Yak shaving

Any apparently useless activity which, by allowing you to overcome intermediate difficulties, allows you to solve a larger problem.

Coined by Carlin Vieri in his time at the MIT AI Lab (1993-8) after viewing a 1991 episode of The Ren and Stimpy Show featuring “Yak Shaving Day,” a Christmas-like Holiday where participants hang diapers instead of stockings, stuff rubber boots with coleslaw, and watch for the shaven yak to float by in his enchanted canoe.

Via Wiktionary

Feb 2000 MIT CSAIL Mailing List

“Yak shaving.” Our very own Carlin Vieri invented the term, and yet it has not caught on within the lab. This is a shame, because it describes all too well what I find myself doing all too often.

You see, yak shaving is what you are doing when you’re doing some stupid, fiddly little task that bears no obvious relationship to what you’re supposed to be working on, but yet a chain of twelve causal relations links what you’re doing to the original meta-task.

Here’s an example:

"I was working on my thesis and realized I needed a reference. I’d seen a post on comp.arch recently that cited a paper, so I fired up gnus. While I was searching the for the post, I came across another post whose MIME encoding screwed up my ancient version of gnus, so I stopped and downloaded the latest version of gnus.

Unfortunately, the new version of gnus didn’t work with emacs 18, so I downloaded and built emacs 20. Of course, then I had to install updated versions of a half-dozen other packages to keep other users from hurting me. When I finally tried to use the new gnus, it kept crapping out on my old configuration. And that’s why I’m deep in the gnus info pages and my .emacs file – and yet it’s all part of working on my thesis."

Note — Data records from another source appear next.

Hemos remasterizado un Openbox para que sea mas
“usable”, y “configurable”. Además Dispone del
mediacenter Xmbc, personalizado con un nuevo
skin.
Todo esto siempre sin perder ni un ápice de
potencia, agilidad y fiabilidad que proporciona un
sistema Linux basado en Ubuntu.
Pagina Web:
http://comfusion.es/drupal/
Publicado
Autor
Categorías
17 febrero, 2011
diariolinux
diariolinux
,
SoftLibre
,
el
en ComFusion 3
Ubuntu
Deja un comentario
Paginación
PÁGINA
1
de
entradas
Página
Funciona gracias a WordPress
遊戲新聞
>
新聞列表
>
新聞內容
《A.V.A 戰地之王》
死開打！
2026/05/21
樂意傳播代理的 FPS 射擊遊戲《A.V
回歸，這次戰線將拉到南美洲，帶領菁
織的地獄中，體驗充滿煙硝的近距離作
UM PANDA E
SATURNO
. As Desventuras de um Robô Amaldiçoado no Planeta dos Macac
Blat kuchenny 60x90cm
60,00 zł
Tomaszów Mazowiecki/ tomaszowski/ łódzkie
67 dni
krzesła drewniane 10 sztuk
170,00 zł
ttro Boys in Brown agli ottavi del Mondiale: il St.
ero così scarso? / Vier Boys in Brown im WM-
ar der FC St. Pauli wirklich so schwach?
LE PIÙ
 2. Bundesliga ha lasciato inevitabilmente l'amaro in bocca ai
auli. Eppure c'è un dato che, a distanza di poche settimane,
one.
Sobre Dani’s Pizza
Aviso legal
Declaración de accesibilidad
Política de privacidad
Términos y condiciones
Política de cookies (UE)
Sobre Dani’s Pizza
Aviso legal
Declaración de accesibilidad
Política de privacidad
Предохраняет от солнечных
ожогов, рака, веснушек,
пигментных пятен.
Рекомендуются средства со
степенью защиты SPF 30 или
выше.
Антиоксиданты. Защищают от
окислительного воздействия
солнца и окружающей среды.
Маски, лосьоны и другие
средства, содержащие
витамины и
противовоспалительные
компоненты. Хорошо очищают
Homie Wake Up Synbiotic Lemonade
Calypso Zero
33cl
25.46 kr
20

And that, my friends, is yak shaving. (Not that this particular example happened to me recently or anything.)


Ren & Stimpy

And of course, the Ren & Stimpy video:

If you’re in the middle of doing something like “I’ll just try installing this web app”, and then you find yourself updating your database, shuffling SSH keys, debugging DNS settings, etc. – that’s yak shaving :slight_smile:

Very recognizable :smile:. I found Seth Godin’s writeup on yak shaving enlightening and entertaining as well.

1 Like

I realize that the base concept is kind of lost that inspired this. What I had originally heard, was the concept that you are in the Himalayas and there is a yak in front of you. And you need to shave the yak. But you don’t have a shaver of any kind.

Ok, what do you need to do to make a shaver? Well, do you have some metal? You’re going to have to get a pickaxe, and mine raw ore, and smelt the ore, and build the parts for a shaver.

Ok, now you need electricity to power the shaver. How do you make electricity? OK, first you’re going to need to build a generator…

etc. etc.

Basically, there is a long list of things you need to do before you’re even ready to shave the yak. This is very common in programming with all of the dependencies that are needed to make something work, across the operating system, permissions, databases, web hosting, domain names etc. etc.